Il quarto giorno completiamo l'ascesa al passo del Cerreto, e non è un'impresa da poco. Le indicazioni chilometriche delle nostre fonti bibliografiche e dei cartelli stradali continuano a contraddirsi, la strada continua a sperperare con inutili e inaspettate picchiate in discesa i metri di dislivello che guadagniamo faticosamente verso l'alto, ma alla fine raggiungiamo i 1250 m del passo, conservando anche le energie per una volata finale, terminata ufficialmente alla pari.

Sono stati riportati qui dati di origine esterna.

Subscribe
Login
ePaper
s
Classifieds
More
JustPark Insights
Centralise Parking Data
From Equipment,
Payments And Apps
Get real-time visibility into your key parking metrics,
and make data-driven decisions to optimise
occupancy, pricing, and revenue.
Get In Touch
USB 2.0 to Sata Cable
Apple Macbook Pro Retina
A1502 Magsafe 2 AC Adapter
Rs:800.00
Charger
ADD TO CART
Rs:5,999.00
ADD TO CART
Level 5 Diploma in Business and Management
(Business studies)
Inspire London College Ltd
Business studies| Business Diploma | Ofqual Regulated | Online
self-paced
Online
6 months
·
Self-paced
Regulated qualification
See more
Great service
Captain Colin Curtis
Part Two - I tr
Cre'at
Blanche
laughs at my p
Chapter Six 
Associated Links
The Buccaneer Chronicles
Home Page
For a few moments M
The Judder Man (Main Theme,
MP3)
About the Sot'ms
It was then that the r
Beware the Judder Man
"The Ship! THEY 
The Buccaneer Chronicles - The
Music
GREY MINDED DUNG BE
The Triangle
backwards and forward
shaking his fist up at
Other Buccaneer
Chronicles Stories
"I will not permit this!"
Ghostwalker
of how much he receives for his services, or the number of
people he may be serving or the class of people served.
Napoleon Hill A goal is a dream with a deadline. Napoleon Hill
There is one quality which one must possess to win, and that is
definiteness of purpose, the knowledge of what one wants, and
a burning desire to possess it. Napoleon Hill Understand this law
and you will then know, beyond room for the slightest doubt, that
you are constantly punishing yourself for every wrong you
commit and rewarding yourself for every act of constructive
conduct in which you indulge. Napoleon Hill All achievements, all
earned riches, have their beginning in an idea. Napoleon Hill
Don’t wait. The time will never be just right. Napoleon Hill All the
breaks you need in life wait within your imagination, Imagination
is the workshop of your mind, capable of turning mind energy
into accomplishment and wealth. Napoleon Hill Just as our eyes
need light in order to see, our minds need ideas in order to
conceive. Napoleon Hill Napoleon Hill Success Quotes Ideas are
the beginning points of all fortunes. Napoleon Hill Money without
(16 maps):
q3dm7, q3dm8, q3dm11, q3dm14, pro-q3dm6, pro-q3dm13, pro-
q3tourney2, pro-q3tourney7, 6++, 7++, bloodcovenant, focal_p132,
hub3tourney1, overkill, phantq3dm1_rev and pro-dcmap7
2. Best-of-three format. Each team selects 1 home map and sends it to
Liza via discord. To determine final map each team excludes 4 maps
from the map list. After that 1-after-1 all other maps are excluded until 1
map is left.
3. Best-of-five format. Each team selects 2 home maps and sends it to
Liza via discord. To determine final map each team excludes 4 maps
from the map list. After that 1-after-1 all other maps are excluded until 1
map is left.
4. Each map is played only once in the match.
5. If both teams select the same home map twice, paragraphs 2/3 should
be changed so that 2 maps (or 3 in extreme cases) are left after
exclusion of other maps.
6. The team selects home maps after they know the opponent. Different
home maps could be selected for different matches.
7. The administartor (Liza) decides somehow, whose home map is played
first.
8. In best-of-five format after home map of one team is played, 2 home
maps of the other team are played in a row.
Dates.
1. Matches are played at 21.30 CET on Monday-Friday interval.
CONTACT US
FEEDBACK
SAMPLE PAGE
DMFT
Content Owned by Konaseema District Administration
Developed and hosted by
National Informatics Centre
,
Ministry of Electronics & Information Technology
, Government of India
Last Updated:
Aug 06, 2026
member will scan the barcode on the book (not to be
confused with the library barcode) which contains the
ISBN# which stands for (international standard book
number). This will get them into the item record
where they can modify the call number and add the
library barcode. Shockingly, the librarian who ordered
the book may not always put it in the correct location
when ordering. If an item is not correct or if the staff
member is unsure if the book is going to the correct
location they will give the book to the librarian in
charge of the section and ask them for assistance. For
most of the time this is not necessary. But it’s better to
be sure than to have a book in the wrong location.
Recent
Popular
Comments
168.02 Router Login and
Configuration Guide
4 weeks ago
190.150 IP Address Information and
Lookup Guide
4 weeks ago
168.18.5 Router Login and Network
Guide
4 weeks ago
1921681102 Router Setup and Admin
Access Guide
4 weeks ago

La interminabile discesa verso Aulla, che sentivamo di esserci guadagnata in ogni suo centimetro, è notevolmente rovinata da una temperatura non molto al di sopra dello zero e da un'aria gelida che non permette di godere come si deve il vento in faccia, ma ci vuole ben altro per fermarci. Ad Aulla decidiamo di prendere il treno fino a La Spezia, ma lui decide di non lasciarsi prendere da noi, così ci lanciamo lungo la provinciale, nel disperato tentativo di coprire in meno di un'ora i 20 km che ci separano dalla stazione di La Spezia, dove avremmo in programma di prendere il treno che dovrebbe condurci alle cinque terre. Fortunatamente arriviamo troppo tardi, e abbiamo così la possibilità di scoprire che dal punto in cui saremmo arrivati con il treno alla casa della signora che ci avrebbe ospitato per dormire, ci sono 6 chilometri e 400 metri di dislivello, per un totale di non meno di due ore di bicicletta. Il primo albergo a fianco della stazione viene così eletto a nostro alloggio ideale per trascorrere la notte.

All'alba del quinto giorno siamo pronti per l'ultimo sforzo, confortati da una temperatura finalmente primaverile e da un traffico molto ridotto, ci inerpichiamo lungo la litoranea che da La Spezia va verso le Cinque Terre. Si sale con calma godendo di un pregevole veduta dall'alto della città e dell'omonimo golfo, per poi godersi la discesa fino all'altezza del bivio per Riomaggiore, la prima delle Cinque Terre. Qui inizia il tratto più ostico dell'intero viaggio. Tra capo e collo ci piombano 6 chilometri di arrampicata libera, a non meno del 12% di pendenza, confortati unicamente dai cartelli che ci avvisano che stiamo profondendo le nostre ultime energie all'interno di una zona che è patrimonio dell'umanità protetto dall'Unesco.

A ripagarci per intero della fatica fatta, sarà la casetta di Anna, la signora di Servas che ci ospita per l'ultima nostra notte di ferie, prima di caricare le biciclette sul treno e tornarcene a casa. Ed è qui, davanti al fuoco del caminetto che riscalda la stanza mentre beviamo insieme una tazza di tisana bollente, che riconosciamo e riusciamo a dare un nome a quel gusto buono che ci ha accompagnato per tutto il viaggio. Quello che ti regala una vacanza in bicicletta, questo modo strano di girare il mondo portandosi dietro la casa in tre borse e senza mettere nulla fra te e il cielo, è il gusto della essenzialità e della semplicità. Il sapore genuino dell'autenticità, di quella sensazione impagabile di essersi guadagnati ogni centimetro, che ti permette per una volta di non dare proprio nulla per scontato.